Whistleblowing remains one of the most challenging areas for HR teams to navigate. The legal framework is complex, the risks are high, and recent case law continues to reshape how tribunals approach these claims. To help cut through the noise, here’s a practical overview of the two key whistleblowing claims in UK law – and what recent decisions mean for your organisation.

Two types of Whistleblowing claim

In the UK, whistleblowing can give rise to two distinct legal claims:

  • Detriment under s47B ERA 1996
  • Automatic unfair dismissal under s103A ERA 1996

These claims overlap but are far from identical. They differ in who can bring a claim, who can be held liable, and how compensation works. Understanding the distinction is essential for HR professionals managing investigations, employee relations issues, and risk.

What counts as a qualifying disclosure?

Every whistleblowing claim begins with a qualifying disclosure. For a disclosure to qualify, four conditions must be met:

  1. There must be a disclosure of information.

This means actual information, not vague allegations, threats to report, or simply gathering evidence.
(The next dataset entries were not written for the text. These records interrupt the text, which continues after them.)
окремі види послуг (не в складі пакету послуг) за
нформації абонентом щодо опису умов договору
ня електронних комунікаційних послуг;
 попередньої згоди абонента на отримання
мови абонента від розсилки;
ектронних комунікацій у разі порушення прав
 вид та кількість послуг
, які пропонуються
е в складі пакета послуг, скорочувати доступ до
  1. It must relate to one of six types of wrongdoing:
  • criminal offences;
  • breach of legal obligations;
  • miscarriages of justice;
  • health and safety risks;
  • environmental damage; or
  • deliberate concealment of any of the above.
  1. The worker must reasonably believe the information shows wrongdoing.
  1. They must reasonably believe the disclosure is in the public interest.

This requirement prevents purely personal grievances from being treated as whistleblowing.
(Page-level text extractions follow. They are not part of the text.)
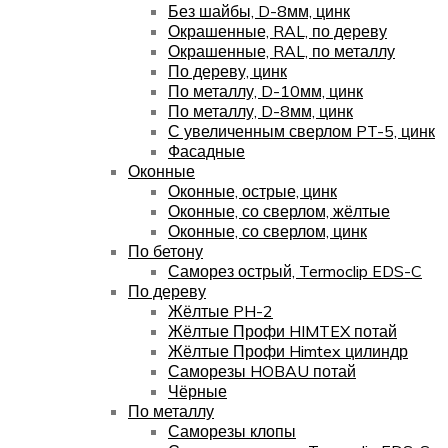
Без шайбы, D-8мм, цинк
Окрашенные, RAL, по дереву
Окрашенные, RAL, по металлу
По дереву, цинк
По металлу, D-10мм, цинк
По металлу, D-8мм, цинк
С увеличенным сверлом PT-5, цинк
Фасадные
Оконные
Оконные, острые, цинк
Оконные, со сверлом, жёлтые
Оконные, со сверлом, цинк
По бетону
Саморез острый, Termoclip EDS-C
По дереву
Жёлтые PH-2
Жёлтые Профи HIMTEX потай
Жёлтые Профи Himtex цилиндр
Саморезы HOBAU потай
Чёрные
По металлу
Саморезы клопы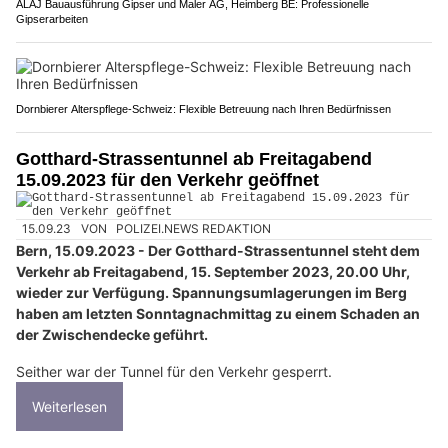
ALAJ Bauausführung Gipser und Maler AG, Heimberg BE: Professionelle
Gipserarbeiten
Dornbierer Alterspflege-Schweiz: Flexible Betreuung nach Ihren Bedürfnissen
Gotthard-Strassentunnel ab Freitagabend
15.09.2023 für den Verkehr geöffnet
15.09.23
VON
POLIZEI.NEWS REDAKTION
Bern, 15.09.2023 - Der Gotthard-Strassentunnel steht dem
Verkehr ab Freitagabend, 15. September 2023, 20.00 Uhr,
wieder zur Verfügung. Spannungsumlagerungen im Berg
haben am letzten Sonntagnachmittag zu einem Schaden an
der Zwischendecke geführt.
Seither war der Tunnel für den Verkehr gesperrt.
Weiterlesen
Protected disclosures: to whom must they be made?

Not all qualifying disclosures are automatically “protected”. A disclosure is normally protected if made internally to the employer. External disclosures – to regulators, prescribed bodies, or in very limited circumstances the media – are protected only if stricter conditions are satisfied. HR should therefore encourage clear internal reporting channels, which increase the likelihood that disclosures are made safely and legally.

Who is protected?

  1. Protection from dismissal (employees only)

Only employees can claim automatic unfair dismissal if the principal reason for their dismissal was making a protected disclosure.

  1. Protection from detriment (a much wider group)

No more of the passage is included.